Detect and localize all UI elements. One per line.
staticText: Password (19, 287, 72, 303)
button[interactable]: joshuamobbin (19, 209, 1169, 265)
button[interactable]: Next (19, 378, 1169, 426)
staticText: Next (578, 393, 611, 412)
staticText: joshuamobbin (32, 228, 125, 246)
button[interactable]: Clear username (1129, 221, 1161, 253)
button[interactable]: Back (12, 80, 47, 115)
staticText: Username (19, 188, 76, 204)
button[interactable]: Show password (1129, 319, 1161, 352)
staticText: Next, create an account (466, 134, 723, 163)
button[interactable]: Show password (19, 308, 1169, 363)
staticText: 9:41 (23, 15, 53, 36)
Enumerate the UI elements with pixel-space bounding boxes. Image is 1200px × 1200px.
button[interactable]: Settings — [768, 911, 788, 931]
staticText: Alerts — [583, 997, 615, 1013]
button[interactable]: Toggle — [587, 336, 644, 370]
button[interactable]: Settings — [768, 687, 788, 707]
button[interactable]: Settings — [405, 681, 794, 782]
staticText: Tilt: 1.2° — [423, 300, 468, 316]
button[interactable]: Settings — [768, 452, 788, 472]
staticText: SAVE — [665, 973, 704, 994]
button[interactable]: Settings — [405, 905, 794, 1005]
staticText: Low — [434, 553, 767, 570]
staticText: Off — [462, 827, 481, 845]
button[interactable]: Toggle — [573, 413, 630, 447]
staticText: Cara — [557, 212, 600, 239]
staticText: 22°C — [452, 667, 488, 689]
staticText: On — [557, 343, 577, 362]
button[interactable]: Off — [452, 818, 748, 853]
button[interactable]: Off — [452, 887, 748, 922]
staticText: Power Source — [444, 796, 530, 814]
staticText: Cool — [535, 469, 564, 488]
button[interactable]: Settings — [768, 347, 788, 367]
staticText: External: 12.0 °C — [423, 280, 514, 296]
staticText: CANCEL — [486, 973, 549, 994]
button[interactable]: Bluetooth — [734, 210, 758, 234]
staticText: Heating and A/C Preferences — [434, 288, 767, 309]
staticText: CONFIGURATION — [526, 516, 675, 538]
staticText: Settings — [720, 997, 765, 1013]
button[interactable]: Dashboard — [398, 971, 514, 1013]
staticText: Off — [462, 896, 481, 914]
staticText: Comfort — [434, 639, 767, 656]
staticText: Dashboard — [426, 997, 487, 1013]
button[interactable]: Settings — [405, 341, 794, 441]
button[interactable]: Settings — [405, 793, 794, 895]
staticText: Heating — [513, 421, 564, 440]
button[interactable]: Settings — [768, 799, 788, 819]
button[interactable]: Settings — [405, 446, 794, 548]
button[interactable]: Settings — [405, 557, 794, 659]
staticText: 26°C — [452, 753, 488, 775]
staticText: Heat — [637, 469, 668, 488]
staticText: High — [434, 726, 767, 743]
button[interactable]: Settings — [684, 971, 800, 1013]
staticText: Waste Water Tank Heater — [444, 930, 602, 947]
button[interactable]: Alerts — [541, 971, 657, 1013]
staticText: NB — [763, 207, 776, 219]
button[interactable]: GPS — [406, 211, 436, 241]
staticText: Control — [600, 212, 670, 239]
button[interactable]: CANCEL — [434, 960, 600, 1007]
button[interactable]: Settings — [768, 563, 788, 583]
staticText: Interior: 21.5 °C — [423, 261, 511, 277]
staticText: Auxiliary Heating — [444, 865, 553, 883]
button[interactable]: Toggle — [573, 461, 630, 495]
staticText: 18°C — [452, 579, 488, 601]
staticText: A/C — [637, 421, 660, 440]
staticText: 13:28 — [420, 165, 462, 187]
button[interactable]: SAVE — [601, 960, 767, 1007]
^^^^^^^^
Goal of the exercise: Write the entries out a second time. Match them exactly.

Solution for this task:
Detect and localize all UI elements. One per line.
staticText: Password (19, 287, 72, 303)
button[interactable]: joshuamobbin (19, 209, 1169, 265)
button[interactable]: Next (19, 378, 1169, 426)
staticText: Next (578, 393, 611, 412)
staticText: joshuamobbin (32, 228, 125, 246)
button[interactable]: Clear username (1129, 221, 1161, 253)
button[interactable]: Back (12, 80, 47, 115)
staticText: Username (19, 188, 76, 204)
button[interactable]: Show password (1129, 319, 1161, 352)
staticText: Next, create an account (466, 134, 723, 163)
button[interactable]: Show password (19, 308, 1169, 363)
staticText: 9:41 (23, 15, 53, 36)
Enumerate the UI elements with pixel-space bounding boxes. Image is 1200px × 1200px.
button[interactable]: Settings — [768, 911, 788, 931]
staticText: Alerts — [583, 997, 615, 1013]
button[interactable]: Toggle — [587, 336, 644, 370]
button[interactable]: Settings — [768, 687, 788, 707]
button[interactable]: Settings — [405, 681, 794, 782]
staticText: Tilt: 1.2° — [423, 300, 468, 316]
button[interactable]: Settings — [768, 452, 788, 472]
staticText: SAVE — [665, 973, 704, 994]
button[interactable]: Settings — [405, 905, 794, 1005]
staticText: Low — [434, 553, 767, 570]
staticText: Off — [462, 827, 481, 845]
button[interactable]: Toggle — [573, 413, 630, 447]
staticText: Cara — [557, 212, 600, 239]
staticText: 22°C — [452, 667, 488, 689]
staticText: On — [557, 343, 577, 362]
button[interactable]: Off — [452, 818, 748, 853]
button[interactable]: Off — [452, 887, 748, 922]
staticText: Power Source — [444, 796, 530, 814]
staticText: Cool — [535, 469, 564, 488]
button[interactable]: Settings — [768, 347, 788, 367]
staticText: External: 12.0 °C — [423, 280, 514, 296]
staticText: CANCEL — [486, 973, 549, 994]
button[interactable]: Bluetooth — [734, 210, 758, 234]
staticText: Heating and A/C Preferences — [434, 288, 767, 309]
staticText: CONFIGURATION — [526, 516, 675, 538]
staticText: Settings — [720, 997, 765, 1013]
button[interactable]: Dashboard — [398, 971, 514, 1013]
staticText: Off — [462, 896, 481, 914]
staticText: Comfort — [434, 639, 767, 656]
staticText: Dashboard — [426, 997, 487, 1013]
button[interactable]: Settings — [405, 341, 794, 441]
button[interactable]: Settings — [405, 793, 794, 895]
staticText: Heating — [513, 421, 564, 440]
button[interactable]: Settings — [768, 799, 788, 819]
button[interactable]: Settings — [405, 446, 794, 548]
button[interactable]: Settings — [405, 557, 794, 659]
staticText: 26°C — [452, 753, 488, 775]
staticText: Heat — [637, 469, 668, 488]
staticText: High — [434, 726, 767, 743]
button[interactable]: Settings — [684, 971, 800, 1013]
staticText: Waste Water Tank Heater — [444, 930, 602, 947]
button[interactable]: Alerts — [541, 971, 657, 1013]
staticText: NB — [763, 207, 776, 219]
button[interactable]: GPS — [406, 211, 436, 241]
staticText: Control — [600, 212, 670, 239]
button[interactable]: CANCEL — [434, 960, 600, 1007]
button[interactable]: Settings — [768, 563, 788, 583]
staticText: Interior: 21.5 °C — [423, 261, 511, 277]
staticText: Auxiliary Heating — [444, 865, 553, 883]
button[interactable]: Toggle — [573, 461, 630, 495]
staticText: 18°C — [452, 579, 488, 601]
staticText: A/C — [637, 421, 660, 440]
staticText: 13:28 — [420, 165, 462, 187]
button[interactable]: SAVE — [601, 960, 767, 1007]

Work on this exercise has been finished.